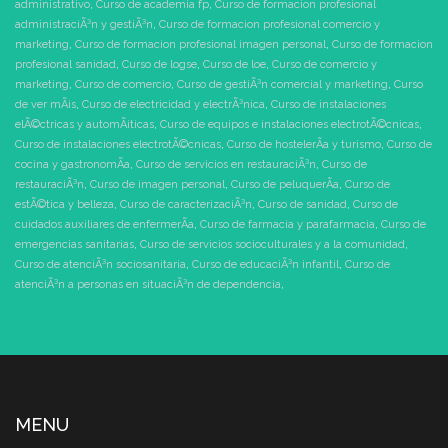
administrativo
,
Curso de academia fp
,
Curso de formacion profesional
administraciÃ³n y gestiÃ³n
,
Curso de formacion profesional comercio y
marketing
,
Curso de formacion profesional imagen personal
,
Curso de formacion
profesional sanidad
,
Curso de logse
,
Curso de loe
,
Curso de comercio y
marketing
,
Curso de comercio
,
Curso de gestiÃ³n comercial y marketing
,
Curso
de ver mÃ¡s
,
Curso de electricidad y electrÃ³nica
,
Curso de instalaciones
elÃ©ctricas y automÃ¡ticas
,
Curso de equipos e instalaciones electrotÃ©cnicas
,
Curso de instalaciones electrotÃ©cnicas
,
Curso de hostelerÃ­a y turismo
,
Curso de
cocina y gastronomÃ­a
,
Curso de servicios en restauraciÃ³n
,
Curso de
restauraciÃ³n
,
Curso de imagen personal
,
Curso de peluquerÃ­a
,
Curso de
estÃ©tica y belleza
,
Curso de caracterizaciÃ³n
,
Curso de sanidad
,
Curso de
cuidados auxiliares de enfermerÃ­a
,
Curso de farmacia y parafarmacia
,
Curso de
emergencias sanitarias
,
Curso de servicios socioculturales y a la comunidad
,
Curso de atenciÃ³n sociosanitaria
,
Curso de educaciÃ³n infantil
,
Curso de
atenciÃ³n a personas en situaciÃ³n de dependencia
,
MENU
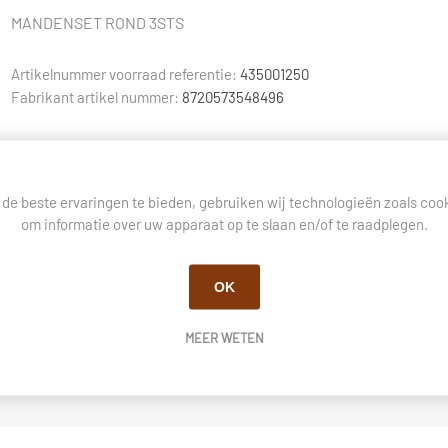
MANDENSET ROND 3STS
Artikelnummer voorraad referentie:
435001250
Fabrikant artikel nummer:
8720573548496
de beste ervaringen te bieden, gebruiken wij technologieën zoals coo
om informatie over uw apparaat op te slaan en/of te raadplegen.
BESCHRIJVING
VRAGEN OVER DIT PRODUCT?
OK
MEER WETEN
MANDENSET ROND 3STS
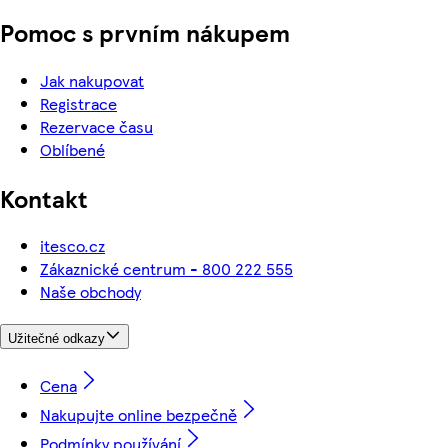
Pomoc s prvním nákupem
Jak nakupovat
Registrace
Rezervace času
Oblíbené
Kontakt
itesco.cz
Zákaznické centrum - 800 222 555
Naše obchody
Užitečné odkazy
Cena
Nakupujte online bezpečně
Podmínky používání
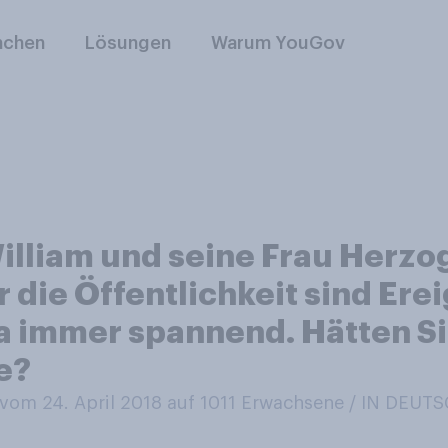
nchen
Lösungen
Warum YouGov
illiam und seine Frau Herzog
 die Öffentlichkeit sind Ere
a immer spannend. Hätten Si
e?
om 24. April 2018 auf 1011
Erwachsene / IN DEUT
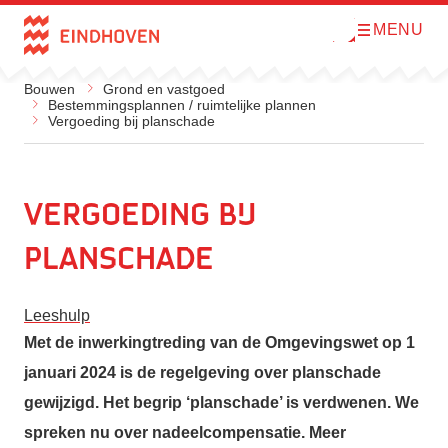
MENU
O
Direct naar de inhoud
p
e
n
Bouwen
Grond en vastgoed
m
Bestemmingsplannen / ruimtelijke plannen
e
Vergoeding bij planschade
n
u
Vergoeding bij
planschade
Leeshulp
Met de inwerkingtreding van de Omgevingswet op 1
januari 2024 is de regelgeving over planschade
gewijzigd. Het begrip ‘planschade’ is verdwenen. We
spreken nu over nadeelcompensatie. Meer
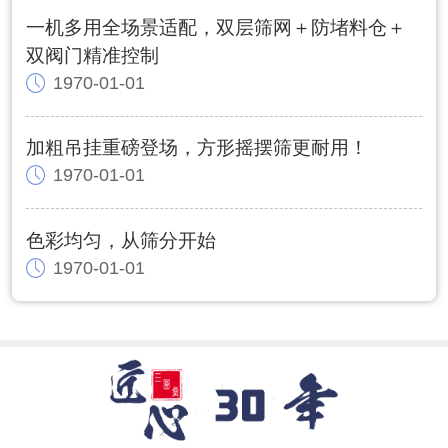
一机多用全场景适配，双层筛网＋防堵料仓＋
双阀门精准控制
1970-01-01
加粗吊挂重磅登场，方形摇摆筛更耐用！
1970-01-01
色彩均匀，从筛分开始
1970-01-01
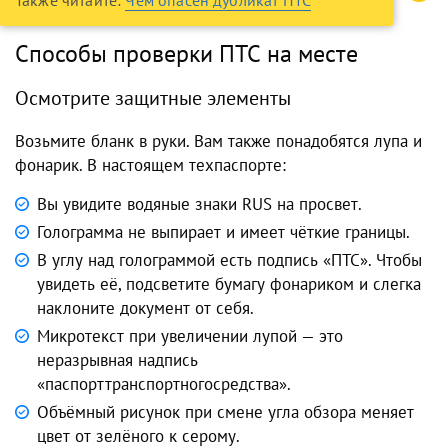
Также читайте:
Чем опасен дубликат ПТС
Способы проверки ПТС на месте
Осмотрите защитные элементы
Возьмите бланк в руки. Вам также понадобятся лупа и
фонарик. В настоящем техпаспорте:
Вы увидите водяные знаки RUS на просвет.
Голограмма не выпирает и имеет чёткие границы.
В углу над голограммой есть подпись «ПТС». Чтобы
увидеть её, подсветите бумагу фонариком и слегка
наклоните документ от себя.
Микротекст при увеличении лупой — это
неразрывная надпись
«паспорттранспортногосредства».
Объёмный рисунок при смене угла обзора меняет
цвет от зелёного к серому.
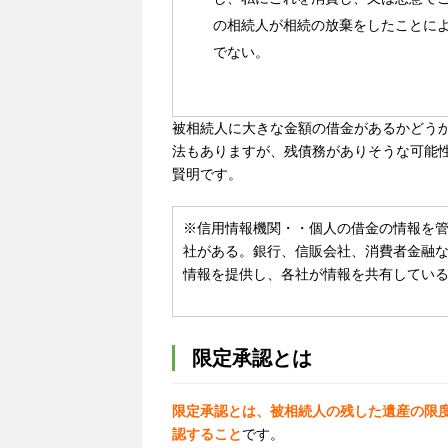
の相続人が相続の放棄をしたことに
でない。
被相続人に大きな金額の借金があるかどう
法もありますが、残債務がありそうな可能
賢明です。
※信用情報機関・・
個人の借金の情報を管理
社がある。銀行、信販会社、消費者金融
情報を提供し、各社が情報を共有してい
限定承認とは
限定承認とは、被相続人の残した遺産の限
認すること
です。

## [THE PROBLEM]
Once the pictures are set aside, give the rest of the material again unchanged.

## [WRITTEN SOLUTION]
administrativo
,
Curso de academia fp
,
Curso de formacion profesional
administraciÃ³n y gestiÃ³n
,
Curso de formacion profesional comercio y
marketing
,
Curso de formacion profesional imagen personal
,
Curso de formacion
profesional sanidad
,
Curso de logse
,
Curso de loe
,
Curso de comercio y
marketing
,
Curso de comercio
,
Curso de gestiÃ³n comercial y marketing
,
Curso
de ver mÃ¡s
,
Curso de electricidad y electrÃ³nica
,
Curso de instalaciones
elÃ©ctricas y automÃ¡ticas
,
Curso de equipos e instalaciones electrotÃ©cnicas
,
Curso de instalaciones electrotÃ©cnicas
,
Curso de hostelerÃ­a y turismo
,
Curso de
cocina y gastronomÃ­a
,
Curso de servicios en restauraciÃ³n
,
Curso de
restauraciÃ³n
,
Curso de imagen personal
,
Curso de peluquerÃ­a
,
Curso de
estÃ©tica y belleza
,
Curso de caracterizaciÃ³n
,
Curso de sanidad
,
Curso de
cuidados auxiliares de enfermerÃ­a
,
Curso de farmacia y parafarmacia
,
Curso de
emergencias sanitarias
,
Curso de servicios socioculturales y a la comunidad
,
Curso de atenciÃ³n sociosanitaria
,
Curso de educaciÃ³n infantil
,
Curso de
atenciÃ³n a personas en situaciÃ³n de dependencia
,
MENU
MANDENSET ROND 3STS
Artikelnummer voorraad referentie:
435001250
Fabrikant artikel nummer:
8720573548496
de beste ervaringen te bieden, gebruiken wij technologieën zoals coo
om informatie over uw apparaat op te slaan en/of te raadplegen.
BESCHRIJVING
VRAGEN OVER DIT PRODUCT?
OK
MEER WETEN
MANDENSET ROND 3STS
Pomoc s prvním nákupem
Jak nakupovat
Registrace
Rezervace času
Oblíbené
Kontakt
itesco.cz
Zákaznické centrum - 800 222 555
Naše obchody
Užitečné odkazy
Cena
Nakupujte online bezpečně
Podmínky používání
nchen
Lösungen
Warum YouGov
illiam und seine Frau Herzog
 die Öffentlichkeit sind Ere
a immer spannend. Hätten Si
e?
om 24. April 2018 auf 1011
Erwachsene / IN DEUT
MENU
O
Direct naar de inhoud
p
e
n
Bouwen
Grond en vastgoed
m
Bestemmingsplannen / ruimtelijke plannen
e
Vergoeding bij planschade
n
u
Vergoeding bij
planschade
Leeshulp
Met de inwerkingtreding van de Omgevingswet op 1
januari 2024 is de regelgeving over planschade
gewijzigd. Het begrip ‘planschade’ is verdwenen. We
spreken nu over nadeelcompensatie. Meer
一机多用全场景适配，双层筛网＋防堵料仓＋
双阀门精准控制
1970-01-01
加粗吊挂重磅登场，方形摇摆筛更耐用！
1970-01-01
色彩均匀，从筛分开始
1970-01-01
Также читайте:
Чем опасен дубликат ПТС
Способы проверки ПТС на месте
Осмотрите защитные элементы
Возьмите бланк в руки. Вам также понадобятся лупа и
фонарик. В настоящем техпаспорте:
Вы увидите водяные знаки RUS на просвет.
Голограмма не выпирает и имеет чёткие границы.
В углу над голограммой есть подпись «ПТС». Чтобы
увидеть её, подсветите бумагу фонариком и слегка
наклоните документ от себя.
Микротекст при увеличении лупой — это
неразрывная надпись
«паспорттранспортногосредства».
Объёмный рисунок при смене угла обзора меняет
цвет от зелёного к серому.
の相続人が相続の放棄をしたことに
でない。
被相続人に大きな金額の借金があるかどう
法もありますが、残債務がありそうな可能
賢明です。
※信用情報機関・・
個人の借金の情報を管理
社がある。銀行、信販会社、消費者金融
情報を提供し、各社が情報を共有してい
限定承認とは
限定承認とは、被相続人の残した遺産の限
認すること
です。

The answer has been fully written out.